Search code examples
rlistdataframeequivalence-classes

Finding patterns in a list of dataframes using R


I have a list L of dataframes where each dataframe consists of the variable Var and one observation that consists of different numbers. Each number in each observation belongs to the set {1,2,3,4,5,11,12,13,14,15}. L could, as an example, look like:

> L 
[[1]]
                   Var
1 "3", "11", "1", "15", 

[[2]]
                   Var
1 "5", 13", "3", "12", 

[[3]]
                   Var
1 "4", "1", "2", "5", 

The problem I am trying to solve is the following. I want to know if there is a positive number x = {1,2,3,4,5} such that when added to each number in a given observation, that observation becomes equivalent to another. For example, consider the first 2 elements of L and let x=2, then, adding x to the first element of L yields:

> L[[1]]
                   Var
1 "5", "13", "3", "17", 

The number 17 does not meet the conditions of the set defined above. I want the following constraints to apply on x. Let y denote a number in an obs. in a dataframe of L:

if y + x > 15 then subtract 5
if 5 < y + x < 11 then subtract 5

The same example with these constraints would yield:

> L[[1]]
                   Var
1 "5", "13", "3", "12", 

And L[[1]] would become equivalent to L[[2]]. In my world, L[[1]] and L[[2]] share the same pattern. What I want to do is to match elements of L based on equivalent (in the sense described above) patterns and sort the groups according to "the number of members". So in the example here I'd like to detect that L[[1]] and L[[2]] are in one group and that this is the group with most members, followed by the next group, that in this example only consists of L[[3]]. I am very new to R and any guidance would be appreciated!


Solution

  • It looks like your "constraints" define a mathematical equivalence relation. That means that your groups are really equivalence classes in the mathematical sense and that you can define a unique representative for each group. If you do this, you can easily check for equivalence (= elements belonging to the same group) by comparing their representatives.

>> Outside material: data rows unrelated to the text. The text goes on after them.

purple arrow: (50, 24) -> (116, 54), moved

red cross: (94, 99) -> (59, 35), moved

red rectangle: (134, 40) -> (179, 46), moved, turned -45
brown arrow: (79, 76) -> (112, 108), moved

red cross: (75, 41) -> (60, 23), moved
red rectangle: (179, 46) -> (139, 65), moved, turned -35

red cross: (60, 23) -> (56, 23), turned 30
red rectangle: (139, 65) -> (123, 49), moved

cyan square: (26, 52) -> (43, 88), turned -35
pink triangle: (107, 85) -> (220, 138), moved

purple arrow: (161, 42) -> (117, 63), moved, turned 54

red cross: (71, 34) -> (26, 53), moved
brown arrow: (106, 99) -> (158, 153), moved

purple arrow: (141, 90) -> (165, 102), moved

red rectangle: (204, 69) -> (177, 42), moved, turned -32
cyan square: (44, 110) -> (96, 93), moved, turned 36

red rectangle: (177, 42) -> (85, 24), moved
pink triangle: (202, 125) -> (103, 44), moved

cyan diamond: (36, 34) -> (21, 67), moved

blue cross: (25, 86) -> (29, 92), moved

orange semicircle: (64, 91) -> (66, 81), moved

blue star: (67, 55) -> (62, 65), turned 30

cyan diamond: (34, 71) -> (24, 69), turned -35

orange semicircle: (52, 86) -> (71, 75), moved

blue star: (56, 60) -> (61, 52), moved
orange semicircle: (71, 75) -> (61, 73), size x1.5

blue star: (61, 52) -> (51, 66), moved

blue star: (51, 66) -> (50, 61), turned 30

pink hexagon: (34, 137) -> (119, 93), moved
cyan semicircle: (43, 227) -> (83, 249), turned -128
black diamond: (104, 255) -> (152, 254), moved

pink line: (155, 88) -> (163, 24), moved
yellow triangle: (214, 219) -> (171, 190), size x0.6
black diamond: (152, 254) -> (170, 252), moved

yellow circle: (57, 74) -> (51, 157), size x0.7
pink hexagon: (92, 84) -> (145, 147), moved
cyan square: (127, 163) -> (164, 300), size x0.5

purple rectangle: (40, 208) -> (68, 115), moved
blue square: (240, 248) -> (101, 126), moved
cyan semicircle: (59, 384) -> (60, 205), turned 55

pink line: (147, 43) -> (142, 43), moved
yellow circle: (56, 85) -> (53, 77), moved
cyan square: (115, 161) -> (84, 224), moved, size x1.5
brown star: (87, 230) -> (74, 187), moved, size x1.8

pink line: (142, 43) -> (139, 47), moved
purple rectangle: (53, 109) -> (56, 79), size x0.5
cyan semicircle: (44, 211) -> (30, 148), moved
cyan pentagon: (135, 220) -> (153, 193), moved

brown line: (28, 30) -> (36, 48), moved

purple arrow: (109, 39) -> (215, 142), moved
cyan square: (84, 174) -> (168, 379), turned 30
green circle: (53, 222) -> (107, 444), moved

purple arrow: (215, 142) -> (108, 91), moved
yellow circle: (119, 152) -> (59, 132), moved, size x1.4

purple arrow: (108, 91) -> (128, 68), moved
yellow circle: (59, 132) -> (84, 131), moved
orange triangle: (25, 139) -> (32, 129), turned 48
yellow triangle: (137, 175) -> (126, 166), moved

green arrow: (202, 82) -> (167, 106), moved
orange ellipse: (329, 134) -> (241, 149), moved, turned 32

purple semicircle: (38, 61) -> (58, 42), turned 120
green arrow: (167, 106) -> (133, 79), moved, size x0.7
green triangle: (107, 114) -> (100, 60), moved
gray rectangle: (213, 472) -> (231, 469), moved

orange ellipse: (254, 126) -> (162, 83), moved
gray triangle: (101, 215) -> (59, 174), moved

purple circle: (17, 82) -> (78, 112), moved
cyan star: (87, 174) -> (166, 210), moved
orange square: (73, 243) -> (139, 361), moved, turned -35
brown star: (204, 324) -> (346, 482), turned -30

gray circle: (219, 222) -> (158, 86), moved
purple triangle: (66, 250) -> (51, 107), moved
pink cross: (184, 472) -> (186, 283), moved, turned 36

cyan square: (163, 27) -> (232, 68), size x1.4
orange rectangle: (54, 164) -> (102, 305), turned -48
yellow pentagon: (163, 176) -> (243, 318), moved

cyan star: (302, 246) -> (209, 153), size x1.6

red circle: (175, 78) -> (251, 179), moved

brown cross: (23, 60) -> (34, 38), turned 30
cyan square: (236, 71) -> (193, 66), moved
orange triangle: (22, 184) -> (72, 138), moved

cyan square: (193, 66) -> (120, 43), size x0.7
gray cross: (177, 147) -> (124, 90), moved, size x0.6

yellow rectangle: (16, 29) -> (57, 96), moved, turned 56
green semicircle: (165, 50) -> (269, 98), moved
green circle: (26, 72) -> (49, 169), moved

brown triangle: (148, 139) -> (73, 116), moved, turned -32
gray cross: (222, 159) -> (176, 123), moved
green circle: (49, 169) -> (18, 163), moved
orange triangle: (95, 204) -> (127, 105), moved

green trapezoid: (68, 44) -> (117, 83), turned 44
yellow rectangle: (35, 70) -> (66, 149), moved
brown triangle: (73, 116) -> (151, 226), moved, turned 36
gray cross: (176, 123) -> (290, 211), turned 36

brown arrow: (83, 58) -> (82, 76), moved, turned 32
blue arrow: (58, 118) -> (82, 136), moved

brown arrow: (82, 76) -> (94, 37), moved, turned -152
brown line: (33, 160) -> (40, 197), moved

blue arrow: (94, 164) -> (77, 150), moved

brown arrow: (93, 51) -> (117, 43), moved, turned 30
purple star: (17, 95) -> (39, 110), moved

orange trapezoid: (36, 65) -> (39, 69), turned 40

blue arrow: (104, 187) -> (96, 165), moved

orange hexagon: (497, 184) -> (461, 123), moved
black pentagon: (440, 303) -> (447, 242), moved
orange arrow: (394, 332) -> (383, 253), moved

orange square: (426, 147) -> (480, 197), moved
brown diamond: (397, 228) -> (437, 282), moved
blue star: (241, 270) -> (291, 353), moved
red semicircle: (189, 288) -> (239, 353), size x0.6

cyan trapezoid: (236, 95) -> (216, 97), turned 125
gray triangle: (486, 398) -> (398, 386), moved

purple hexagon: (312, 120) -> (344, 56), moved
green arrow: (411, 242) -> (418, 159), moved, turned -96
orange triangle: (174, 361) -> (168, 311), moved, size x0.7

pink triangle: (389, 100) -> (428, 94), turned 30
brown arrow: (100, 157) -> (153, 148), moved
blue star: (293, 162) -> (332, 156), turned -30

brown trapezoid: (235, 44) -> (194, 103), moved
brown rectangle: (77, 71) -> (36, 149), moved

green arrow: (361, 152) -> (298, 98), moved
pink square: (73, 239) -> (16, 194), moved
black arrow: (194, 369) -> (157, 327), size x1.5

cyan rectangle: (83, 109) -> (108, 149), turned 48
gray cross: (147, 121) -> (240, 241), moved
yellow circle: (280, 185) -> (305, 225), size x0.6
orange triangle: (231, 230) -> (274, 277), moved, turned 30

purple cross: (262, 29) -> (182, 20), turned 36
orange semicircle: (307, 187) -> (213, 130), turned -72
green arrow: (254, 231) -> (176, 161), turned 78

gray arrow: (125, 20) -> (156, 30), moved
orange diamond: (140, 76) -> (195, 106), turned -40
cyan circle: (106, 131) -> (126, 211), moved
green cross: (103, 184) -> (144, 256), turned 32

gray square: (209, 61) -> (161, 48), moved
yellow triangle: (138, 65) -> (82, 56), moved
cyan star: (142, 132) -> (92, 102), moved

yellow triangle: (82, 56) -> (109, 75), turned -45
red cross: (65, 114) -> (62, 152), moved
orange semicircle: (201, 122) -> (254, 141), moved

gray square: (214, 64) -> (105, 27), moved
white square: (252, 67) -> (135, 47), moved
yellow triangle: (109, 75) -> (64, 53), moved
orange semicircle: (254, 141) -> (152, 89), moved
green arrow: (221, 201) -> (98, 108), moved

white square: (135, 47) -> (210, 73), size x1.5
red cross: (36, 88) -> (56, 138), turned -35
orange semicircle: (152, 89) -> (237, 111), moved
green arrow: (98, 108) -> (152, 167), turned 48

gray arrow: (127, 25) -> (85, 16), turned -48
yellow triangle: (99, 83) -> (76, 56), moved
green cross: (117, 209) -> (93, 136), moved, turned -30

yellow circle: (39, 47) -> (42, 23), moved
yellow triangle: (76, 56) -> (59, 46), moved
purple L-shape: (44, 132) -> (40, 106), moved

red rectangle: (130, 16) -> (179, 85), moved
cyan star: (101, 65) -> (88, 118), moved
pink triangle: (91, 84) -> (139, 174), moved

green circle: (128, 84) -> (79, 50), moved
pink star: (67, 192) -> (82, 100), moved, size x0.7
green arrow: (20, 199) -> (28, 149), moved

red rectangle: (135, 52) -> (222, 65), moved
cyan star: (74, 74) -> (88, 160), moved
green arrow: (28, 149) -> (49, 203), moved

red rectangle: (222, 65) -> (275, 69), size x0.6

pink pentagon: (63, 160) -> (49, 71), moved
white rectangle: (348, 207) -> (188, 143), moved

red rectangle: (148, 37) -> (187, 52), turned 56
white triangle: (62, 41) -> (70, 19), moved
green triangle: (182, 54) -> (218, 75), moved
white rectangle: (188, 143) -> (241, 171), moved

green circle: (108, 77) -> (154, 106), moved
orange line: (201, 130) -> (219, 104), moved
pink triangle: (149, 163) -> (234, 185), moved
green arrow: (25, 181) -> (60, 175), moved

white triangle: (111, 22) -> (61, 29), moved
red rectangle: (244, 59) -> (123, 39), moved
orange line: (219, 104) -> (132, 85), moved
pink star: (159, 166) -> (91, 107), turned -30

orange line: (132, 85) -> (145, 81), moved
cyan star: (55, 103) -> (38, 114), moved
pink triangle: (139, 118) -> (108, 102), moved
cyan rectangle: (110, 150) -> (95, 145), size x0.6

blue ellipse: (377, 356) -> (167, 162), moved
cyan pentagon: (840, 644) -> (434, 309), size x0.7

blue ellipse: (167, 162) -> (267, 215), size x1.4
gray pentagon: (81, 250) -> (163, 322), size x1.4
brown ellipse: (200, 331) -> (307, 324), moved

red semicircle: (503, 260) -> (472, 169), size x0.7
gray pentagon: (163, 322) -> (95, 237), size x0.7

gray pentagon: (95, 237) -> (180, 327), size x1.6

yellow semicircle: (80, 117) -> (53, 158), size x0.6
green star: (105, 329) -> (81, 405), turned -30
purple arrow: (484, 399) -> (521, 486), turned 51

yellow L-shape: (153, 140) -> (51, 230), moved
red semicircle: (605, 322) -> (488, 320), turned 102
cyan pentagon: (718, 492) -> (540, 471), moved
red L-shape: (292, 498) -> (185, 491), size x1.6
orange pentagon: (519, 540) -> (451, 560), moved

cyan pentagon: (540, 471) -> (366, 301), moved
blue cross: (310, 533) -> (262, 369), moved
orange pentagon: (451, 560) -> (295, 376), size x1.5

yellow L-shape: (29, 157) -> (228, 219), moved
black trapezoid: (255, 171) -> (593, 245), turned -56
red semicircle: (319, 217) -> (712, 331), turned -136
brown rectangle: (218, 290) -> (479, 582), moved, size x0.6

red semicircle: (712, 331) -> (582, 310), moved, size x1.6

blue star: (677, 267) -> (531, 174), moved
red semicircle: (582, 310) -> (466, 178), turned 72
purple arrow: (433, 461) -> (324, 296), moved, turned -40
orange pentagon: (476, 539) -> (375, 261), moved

    Let's define the representative as the element in your equivalence class that starts with "1", i.e., for each list element we add the integer in 1:5, following your defined constraints, so that the first element equals one. We can do that for every element in your list L and then compare which elements have the same representative.

    Implementation in R:

    Let's start with your list L:

    L <- list(structure(list(Var = c("3", "11", "1", "15")), .Names = "Var", 
                    row.names = c(NA, -4L), class = "data.frame"), 
            structure(list(Var = c("5", "13", "3", "12")), .Names = "Var", 
                    row.names = c(NA, -4L), class = "data.frame"), 
            structure(list(Var = c("4", "1", "2", "5")), .Names = "Var", 
                    row.names = c(NA, -4L), class = "data.frame"))
    

    First, we simplify the list by converting it into a list of numerical vectors:

    ## Simplify list: convert to list of numerical vectors:
    L2 <- lapply(L, function(x) as.numeric(x$Var))
    
    > L2
    [[1]]
    [1]  3 11  1 15
    
    [[2]]
    [1]  5 13  3 12
    
    [[3]]
    [1] 4 1 2 5
    

    Then we define the function to perform the addition, following your constraints and find the representative for each element:

    ## Function to implement the addition rules:
    addConstant <- function(myVec, constant){
        outVec <- myVec + constant  
        outVec <- ifelse(((outVec > 5) & (outVec < 11)) |(outVec > 15),
            outVec - 5, outVec) 
    }
    
    ## Define representative of equivalence class as the one starting with a "1":
    representativesList <- lapply(L2, function(myVec) addConstant(myVec, 6 - myVec[1]))
    
    > representativesList 
    [[1]]
    [1]  1 14  4 13
    
    [[2]]
    [1]  1 14  4 13
    
    [[3]]
    [1] 1 3 4 2
    

    Now we can define the groups, in your example there are two groups. We will call them group1 and group2:

    ## Define groups: Unique representatives:
    groupList <- unique(representativesList)
    names(groupList) <- paste0("group", seq(along = groupList))
    
    > groupList
    $group1
    [1]  1 14  4 13
    
    $group2
    [1] 1 3 4 2
    

    Lastly, we check which group each observation belongs to:

    ## Find group:
    groupAffiliationVec <- vapply(representativesList, function(x){
                flagVec <- vapply(groupList, function(y, x) identical(x,y), logical(1), x)
                names(groupList[flagVec])           
            }, character(1))
    
    > groupAffiliationVec
    [1] "group1" "group1" "group2"
    

    We know now that observations 1 and 2 belog to the same group (group1) and that observation 3 belongs to group1. Using table(groupAffiliationVec), you can compute the number of members for each group.